%%

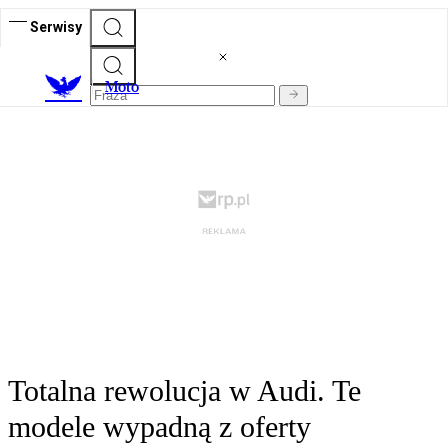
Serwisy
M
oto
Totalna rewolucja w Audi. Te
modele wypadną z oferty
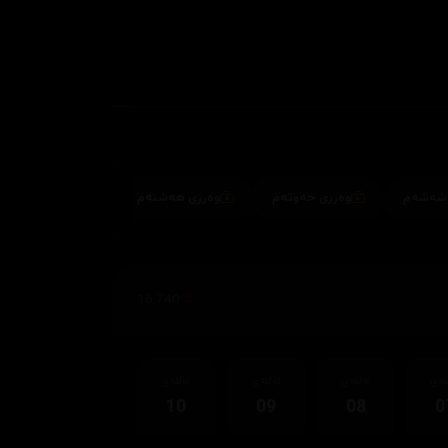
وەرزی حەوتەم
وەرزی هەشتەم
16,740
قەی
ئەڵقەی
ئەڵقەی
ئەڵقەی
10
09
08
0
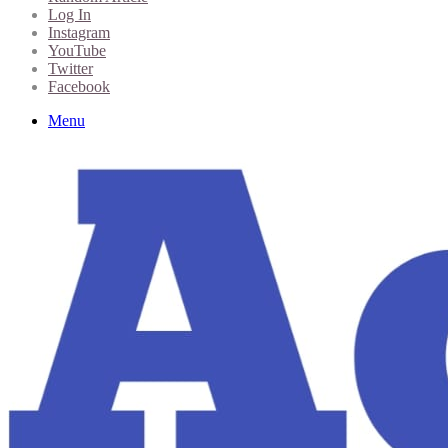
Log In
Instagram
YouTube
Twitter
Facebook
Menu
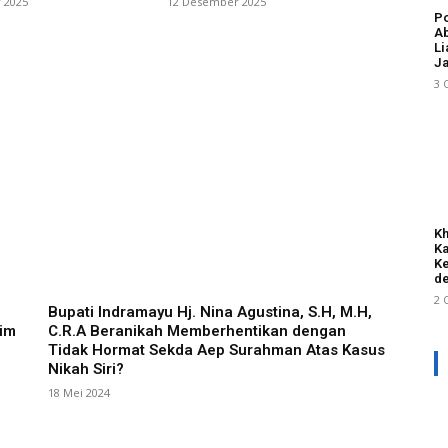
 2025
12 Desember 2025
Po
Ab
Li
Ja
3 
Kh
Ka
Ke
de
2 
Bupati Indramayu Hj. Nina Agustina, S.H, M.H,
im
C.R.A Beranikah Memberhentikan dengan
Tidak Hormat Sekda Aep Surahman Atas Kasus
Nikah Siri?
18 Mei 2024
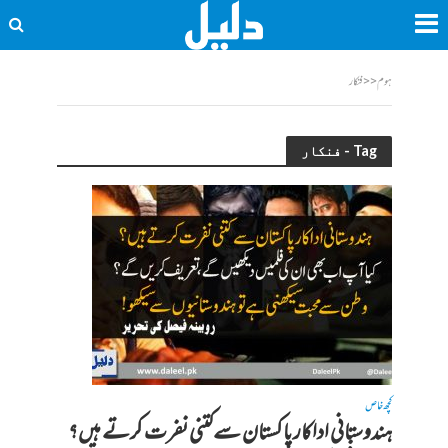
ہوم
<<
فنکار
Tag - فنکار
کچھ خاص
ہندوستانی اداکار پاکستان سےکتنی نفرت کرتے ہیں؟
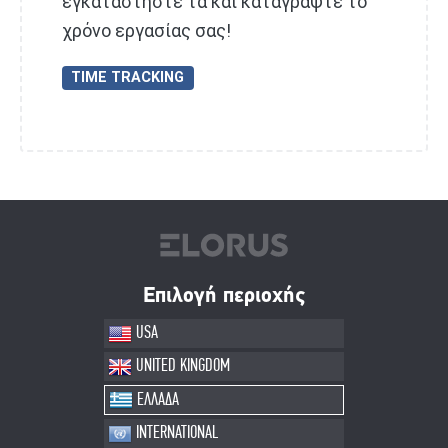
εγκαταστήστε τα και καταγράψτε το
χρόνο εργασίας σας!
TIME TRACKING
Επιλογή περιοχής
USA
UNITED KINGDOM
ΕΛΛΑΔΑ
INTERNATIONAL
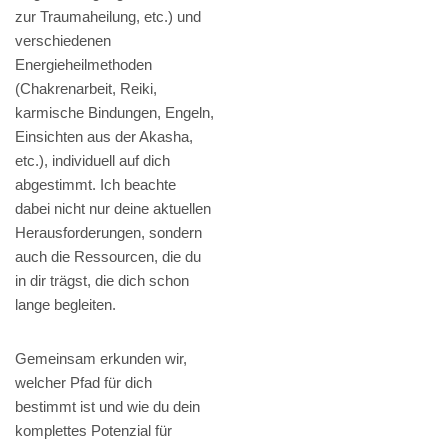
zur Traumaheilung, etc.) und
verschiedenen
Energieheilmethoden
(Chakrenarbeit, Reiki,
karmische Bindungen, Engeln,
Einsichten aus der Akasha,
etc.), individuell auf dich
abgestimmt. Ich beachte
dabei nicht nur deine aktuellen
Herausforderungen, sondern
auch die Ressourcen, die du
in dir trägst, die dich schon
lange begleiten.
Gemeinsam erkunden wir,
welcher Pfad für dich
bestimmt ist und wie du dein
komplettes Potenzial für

%%

(PROBLEM TO SOLVE) Whatever pictures the entries contain, omit them, and write the rest out exactly.

(SOLUTION TO THE PROBLEM)
Serwisy
M
oto
Totalna rewolucja w Audi. Te
modele wypadną z oferty
وەرزی حەوتەم
وەرزی هەشتەم
16,740
قەی
ئەڵقەی
ئەڵقەی
ئەڵقەی
10
09
08
0
Log In
Instagram
YouTube
Twitter
Facebook
Menu
 2025
12 Desember 2025
Po
Ab
Li
Ja
3 
Kh
Ka
Ke
de
2 
Bupati Indramayu Hj. Nina Agustina, S.H, M.H,
im
C.R.A Beranikah Memberhentikan dengan
Tidak Hormat Sekda Aep Surahman Atas Kasus
Nikah Siri?
18 Mei 2024
ہوم
<<
فنکار
Tag - فنکار
کچھ خاص
ہندوستانی اداکار پاکستان سےکتنی نفرت کرتے ہیں؟
εγκαταστήστε τα και καταγράψτε το
χρόνο εργασίας σας!
TIME TRACKING
Επιλογή περιοχής
USA
UNITED KINGDOM
ΕΛΛΑΔΑ
INTERNATIONAL
zur Traumaheilung, etc.) und
verschiedenen
Energieheilmethoden
(Chakrenarbeit, Reiki,
karmische Bindungen, Engeln,
Einsichten aus der Akasha,
etc.), individuell auf dich
abgestimmt. Ich beachte
dabei nicht nur deine aktuellen
Herausforderungen, sondern
auch die Ressourcen, die du
in dir trägst, die dich schon
lange begleiten.
Gemeinsam erkunden wir,
welcher Pfad für dich
bestimmt ist und wie du dein
komplettes Potenzial für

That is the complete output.